Work item> Run through the records and, wherever a line holds the word "decoration", return that line.
Record extracts section start
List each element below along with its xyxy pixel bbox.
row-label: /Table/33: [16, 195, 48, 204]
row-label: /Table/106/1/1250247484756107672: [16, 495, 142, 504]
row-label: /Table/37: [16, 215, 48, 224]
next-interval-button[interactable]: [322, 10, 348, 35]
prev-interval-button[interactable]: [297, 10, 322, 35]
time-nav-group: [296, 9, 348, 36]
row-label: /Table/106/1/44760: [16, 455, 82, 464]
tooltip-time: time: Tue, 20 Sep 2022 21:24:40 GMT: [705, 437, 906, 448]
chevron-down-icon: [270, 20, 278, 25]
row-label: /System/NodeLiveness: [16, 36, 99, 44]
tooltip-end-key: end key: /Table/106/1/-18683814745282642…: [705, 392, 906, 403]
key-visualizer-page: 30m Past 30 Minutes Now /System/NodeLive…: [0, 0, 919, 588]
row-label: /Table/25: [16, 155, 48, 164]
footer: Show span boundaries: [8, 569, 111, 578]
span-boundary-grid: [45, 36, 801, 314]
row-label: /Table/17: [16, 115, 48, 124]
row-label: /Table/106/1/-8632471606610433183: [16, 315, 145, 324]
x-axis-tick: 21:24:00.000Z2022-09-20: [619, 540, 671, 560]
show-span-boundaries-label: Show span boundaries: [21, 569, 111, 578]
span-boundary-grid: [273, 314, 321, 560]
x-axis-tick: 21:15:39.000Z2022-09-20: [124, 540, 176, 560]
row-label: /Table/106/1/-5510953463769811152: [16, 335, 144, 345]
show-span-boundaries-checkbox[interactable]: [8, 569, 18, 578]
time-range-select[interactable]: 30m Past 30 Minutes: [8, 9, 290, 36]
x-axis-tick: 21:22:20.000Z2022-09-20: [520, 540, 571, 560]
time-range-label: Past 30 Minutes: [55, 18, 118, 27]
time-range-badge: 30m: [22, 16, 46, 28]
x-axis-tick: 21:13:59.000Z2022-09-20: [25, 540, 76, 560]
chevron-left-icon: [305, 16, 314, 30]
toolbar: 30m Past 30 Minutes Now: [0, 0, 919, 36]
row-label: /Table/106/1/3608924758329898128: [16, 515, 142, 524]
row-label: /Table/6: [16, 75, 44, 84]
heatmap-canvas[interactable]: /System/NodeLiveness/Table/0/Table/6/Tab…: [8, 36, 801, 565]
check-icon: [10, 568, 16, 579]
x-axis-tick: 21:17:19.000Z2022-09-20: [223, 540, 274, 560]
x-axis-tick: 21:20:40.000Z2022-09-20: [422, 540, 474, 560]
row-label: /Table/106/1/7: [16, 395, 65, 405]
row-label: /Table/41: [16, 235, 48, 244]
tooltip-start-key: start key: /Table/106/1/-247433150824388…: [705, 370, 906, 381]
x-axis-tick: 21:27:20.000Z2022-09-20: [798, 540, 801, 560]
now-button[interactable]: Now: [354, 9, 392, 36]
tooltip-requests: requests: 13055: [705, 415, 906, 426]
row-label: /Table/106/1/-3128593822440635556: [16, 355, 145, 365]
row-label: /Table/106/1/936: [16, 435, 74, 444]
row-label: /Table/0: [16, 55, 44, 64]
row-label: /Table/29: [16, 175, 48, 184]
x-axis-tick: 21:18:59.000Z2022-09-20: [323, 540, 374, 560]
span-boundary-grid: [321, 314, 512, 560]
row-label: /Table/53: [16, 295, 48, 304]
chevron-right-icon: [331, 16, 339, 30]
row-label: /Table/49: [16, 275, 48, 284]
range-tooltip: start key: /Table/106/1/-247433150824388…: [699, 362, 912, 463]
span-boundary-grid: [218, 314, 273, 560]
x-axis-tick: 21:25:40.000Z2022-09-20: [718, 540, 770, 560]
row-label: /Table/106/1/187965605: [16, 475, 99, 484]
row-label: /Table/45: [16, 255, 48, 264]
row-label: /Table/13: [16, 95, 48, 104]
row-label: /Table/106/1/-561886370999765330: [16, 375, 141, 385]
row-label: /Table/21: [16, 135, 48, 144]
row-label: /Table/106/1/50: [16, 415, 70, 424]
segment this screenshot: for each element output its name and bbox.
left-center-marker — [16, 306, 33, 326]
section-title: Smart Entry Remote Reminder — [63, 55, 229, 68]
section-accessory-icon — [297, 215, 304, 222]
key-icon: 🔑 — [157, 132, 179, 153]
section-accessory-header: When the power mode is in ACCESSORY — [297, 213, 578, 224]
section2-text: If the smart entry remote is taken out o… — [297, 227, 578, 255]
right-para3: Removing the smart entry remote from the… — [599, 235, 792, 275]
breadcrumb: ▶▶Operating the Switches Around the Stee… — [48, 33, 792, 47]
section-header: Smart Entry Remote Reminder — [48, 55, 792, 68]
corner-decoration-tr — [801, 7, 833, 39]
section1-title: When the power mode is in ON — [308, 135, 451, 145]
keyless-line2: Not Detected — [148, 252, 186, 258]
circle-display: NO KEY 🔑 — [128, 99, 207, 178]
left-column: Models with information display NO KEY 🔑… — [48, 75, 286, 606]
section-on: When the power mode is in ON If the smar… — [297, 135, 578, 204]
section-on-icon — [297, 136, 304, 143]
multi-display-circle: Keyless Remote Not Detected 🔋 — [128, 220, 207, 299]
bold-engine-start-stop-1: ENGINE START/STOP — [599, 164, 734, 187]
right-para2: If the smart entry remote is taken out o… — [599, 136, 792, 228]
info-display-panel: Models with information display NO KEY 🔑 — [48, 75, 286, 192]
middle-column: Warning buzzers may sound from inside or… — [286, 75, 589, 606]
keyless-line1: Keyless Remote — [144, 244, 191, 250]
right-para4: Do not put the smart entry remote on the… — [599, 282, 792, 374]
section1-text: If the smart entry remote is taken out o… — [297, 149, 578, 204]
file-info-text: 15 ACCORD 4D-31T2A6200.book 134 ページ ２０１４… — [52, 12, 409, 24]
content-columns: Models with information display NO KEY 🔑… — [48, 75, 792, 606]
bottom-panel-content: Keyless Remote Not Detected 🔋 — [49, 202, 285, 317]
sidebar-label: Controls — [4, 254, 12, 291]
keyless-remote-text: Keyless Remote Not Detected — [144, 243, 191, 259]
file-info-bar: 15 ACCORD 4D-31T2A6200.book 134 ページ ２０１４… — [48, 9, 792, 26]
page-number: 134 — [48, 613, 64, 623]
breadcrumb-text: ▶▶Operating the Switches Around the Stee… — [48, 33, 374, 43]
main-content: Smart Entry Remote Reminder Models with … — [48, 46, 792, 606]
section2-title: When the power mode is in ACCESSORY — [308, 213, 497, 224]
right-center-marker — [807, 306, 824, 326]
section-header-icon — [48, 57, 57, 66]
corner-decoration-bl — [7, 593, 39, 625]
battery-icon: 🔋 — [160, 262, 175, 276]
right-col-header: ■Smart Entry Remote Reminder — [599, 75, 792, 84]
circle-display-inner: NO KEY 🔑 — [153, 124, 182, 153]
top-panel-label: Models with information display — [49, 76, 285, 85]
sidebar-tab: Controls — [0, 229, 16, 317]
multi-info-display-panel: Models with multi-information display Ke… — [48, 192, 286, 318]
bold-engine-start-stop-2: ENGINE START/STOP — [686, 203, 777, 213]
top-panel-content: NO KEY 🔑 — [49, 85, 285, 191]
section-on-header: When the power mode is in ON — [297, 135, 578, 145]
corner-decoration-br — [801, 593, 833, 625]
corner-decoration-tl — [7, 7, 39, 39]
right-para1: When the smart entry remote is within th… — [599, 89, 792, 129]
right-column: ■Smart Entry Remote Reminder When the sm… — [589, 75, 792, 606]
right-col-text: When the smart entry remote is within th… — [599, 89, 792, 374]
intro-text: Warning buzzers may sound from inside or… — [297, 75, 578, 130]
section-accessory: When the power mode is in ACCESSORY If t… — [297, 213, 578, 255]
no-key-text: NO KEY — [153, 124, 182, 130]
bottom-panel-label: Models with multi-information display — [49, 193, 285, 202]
Record extracts section end
Record extracts section start
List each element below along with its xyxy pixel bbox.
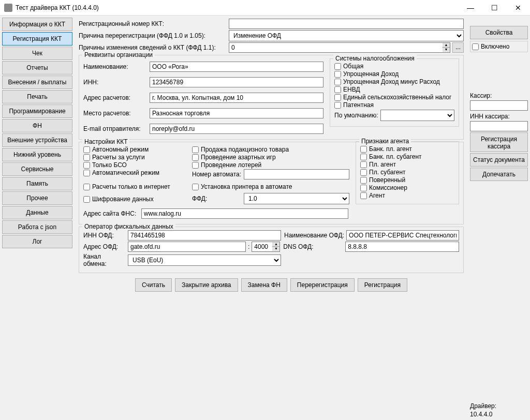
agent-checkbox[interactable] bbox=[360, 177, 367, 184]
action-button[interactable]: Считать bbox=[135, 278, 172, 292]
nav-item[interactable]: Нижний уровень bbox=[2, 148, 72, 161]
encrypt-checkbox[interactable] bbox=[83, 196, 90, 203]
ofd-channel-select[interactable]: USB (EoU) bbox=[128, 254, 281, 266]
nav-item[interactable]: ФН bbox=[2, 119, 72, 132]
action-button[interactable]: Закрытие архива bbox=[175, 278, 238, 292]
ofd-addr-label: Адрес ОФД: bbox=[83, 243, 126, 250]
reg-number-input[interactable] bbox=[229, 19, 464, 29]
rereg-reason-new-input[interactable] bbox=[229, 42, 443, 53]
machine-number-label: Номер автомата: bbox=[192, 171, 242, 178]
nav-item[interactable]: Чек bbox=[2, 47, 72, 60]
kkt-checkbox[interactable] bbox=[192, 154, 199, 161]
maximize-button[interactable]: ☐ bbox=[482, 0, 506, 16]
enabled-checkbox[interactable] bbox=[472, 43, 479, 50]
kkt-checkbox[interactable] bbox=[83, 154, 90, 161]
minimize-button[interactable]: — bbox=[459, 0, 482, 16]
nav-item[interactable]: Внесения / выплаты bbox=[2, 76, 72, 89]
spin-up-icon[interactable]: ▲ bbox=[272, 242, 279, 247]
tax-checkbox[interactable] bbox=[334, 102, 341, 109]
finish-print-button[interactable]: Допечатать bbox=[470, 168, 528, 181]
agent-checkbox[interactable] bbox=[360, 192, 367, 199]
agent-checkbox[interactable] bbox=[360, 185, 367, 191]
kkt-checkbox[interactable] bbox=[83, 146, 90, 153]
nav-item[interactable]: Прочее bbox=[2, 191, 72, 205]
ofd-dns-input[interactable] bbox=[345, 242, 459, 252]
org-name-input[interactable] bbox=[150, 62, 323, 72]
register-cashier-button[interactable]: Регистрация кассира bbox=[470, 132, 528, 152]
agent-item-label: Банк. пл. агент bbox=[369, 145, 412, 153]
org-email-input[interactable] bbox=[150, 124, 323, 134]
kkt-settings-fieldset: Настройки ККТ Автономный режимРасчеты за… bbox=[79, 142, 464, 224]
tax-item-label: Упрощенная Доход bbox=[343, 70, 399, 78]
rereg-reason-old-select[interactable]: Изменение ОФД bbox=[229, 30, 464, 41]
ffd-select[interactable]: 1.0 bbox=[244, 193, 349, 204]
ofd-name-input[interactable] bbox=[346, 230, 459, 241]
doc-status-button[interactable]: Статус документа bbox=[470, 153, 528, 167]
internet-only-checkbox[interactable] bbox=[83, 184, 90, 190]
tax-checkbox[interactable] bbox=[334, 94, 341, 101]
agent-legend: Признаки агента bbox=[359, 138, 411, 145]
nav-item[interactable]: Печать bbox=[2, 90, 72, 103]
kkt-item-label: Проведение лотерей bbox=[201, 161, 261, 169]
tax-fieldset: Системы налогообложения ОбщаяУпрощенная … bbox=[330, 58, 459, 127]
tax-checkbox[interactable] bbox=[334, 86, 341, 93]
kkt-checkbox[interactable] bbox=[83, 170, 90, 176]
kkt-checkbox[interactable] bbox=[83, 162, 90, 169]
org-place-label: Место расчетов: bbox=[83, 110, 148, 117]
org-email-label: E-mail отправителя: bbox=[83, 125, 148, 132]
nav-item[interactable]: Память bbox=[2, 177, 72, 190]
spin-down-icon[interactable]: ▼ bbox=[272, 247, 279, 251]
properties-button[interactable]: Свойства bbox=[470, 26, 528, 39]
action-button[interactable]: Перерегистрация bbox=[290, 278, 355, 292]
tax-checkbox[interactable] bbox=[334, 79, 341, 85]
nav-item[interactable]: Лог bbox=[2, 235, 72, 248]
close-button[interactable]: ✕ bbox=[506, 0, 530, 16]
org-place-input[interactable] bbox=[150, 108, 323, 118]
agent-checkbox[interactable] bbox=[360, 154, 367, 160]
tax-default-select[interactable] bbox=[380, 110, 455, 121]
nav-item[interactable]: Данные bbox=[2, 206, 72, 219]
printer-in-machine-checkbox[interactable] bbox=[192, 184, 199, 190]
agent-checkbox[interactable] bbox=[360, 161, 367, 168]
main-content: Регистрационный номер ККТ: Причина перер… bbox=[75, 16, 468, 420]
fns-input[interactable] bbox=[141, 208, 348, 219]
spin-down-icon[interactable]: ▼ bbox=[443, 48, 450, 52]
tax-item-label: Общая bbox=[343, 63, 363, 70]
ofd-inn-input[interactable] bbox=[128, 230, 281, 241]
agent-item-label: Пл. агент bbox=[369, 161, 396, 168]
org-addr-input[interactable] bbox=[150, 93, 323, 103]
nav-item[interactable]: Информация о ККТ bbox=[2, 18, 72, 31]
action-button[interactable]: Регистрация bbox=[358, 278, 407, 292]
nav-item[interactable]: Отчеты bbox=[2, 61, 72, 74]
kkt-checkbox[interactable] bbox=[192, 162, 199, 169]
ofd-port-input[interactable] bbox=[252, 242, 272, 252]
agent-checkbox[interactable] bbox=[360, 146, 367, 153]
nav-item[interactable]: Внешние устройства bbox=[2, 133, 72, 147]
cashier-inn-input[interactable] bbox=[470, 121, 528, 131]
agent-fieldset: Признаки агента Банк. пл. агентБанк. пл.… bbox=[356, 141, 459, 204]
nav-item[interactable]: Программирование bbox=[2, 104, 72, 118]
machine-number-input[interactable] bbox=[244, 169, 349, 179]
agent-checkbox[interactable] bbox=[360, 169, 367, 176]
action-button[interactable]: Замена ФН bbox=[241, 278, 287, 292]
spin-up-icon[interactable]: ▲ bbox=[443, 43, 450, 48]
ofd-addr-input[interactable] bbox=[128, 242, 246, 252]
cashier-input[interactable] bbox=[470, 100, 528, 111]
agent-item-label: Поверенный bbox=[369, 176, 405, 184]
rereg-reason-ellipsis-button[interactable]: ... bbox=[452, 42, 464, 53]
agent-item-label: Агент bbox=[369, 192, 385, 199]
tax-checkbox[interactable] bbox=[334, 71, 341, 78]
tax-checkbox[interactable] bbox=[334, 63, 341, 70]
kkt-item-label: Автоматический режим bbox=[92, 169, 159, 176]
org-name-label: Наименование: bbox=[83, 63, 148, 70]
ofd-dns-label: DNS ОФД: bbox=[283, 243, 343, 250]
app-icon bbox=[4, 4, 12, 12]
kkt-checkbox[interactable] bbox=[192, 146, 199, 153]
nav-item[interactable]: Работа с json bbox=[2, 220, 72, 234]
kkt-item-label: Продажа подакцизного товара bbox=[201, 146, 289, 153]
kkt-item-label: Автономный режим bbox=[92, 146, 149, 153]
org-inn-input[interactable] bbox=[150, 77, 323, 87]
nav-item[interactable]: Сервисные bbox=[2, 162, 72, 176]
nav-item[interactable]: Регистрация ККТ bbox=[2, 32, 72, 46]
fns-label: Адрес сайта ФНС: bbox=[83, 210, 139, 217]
Record extracts section end
Solution for this exercise>
corner-decoration-tr — [801, 7, 833, 39]
corner-decoration-bl — [7, 593, 39, 625]
corner-decoration-br — [801, 593, 833, 625]
corner-decoration-tl — [7, 7, 39, 39]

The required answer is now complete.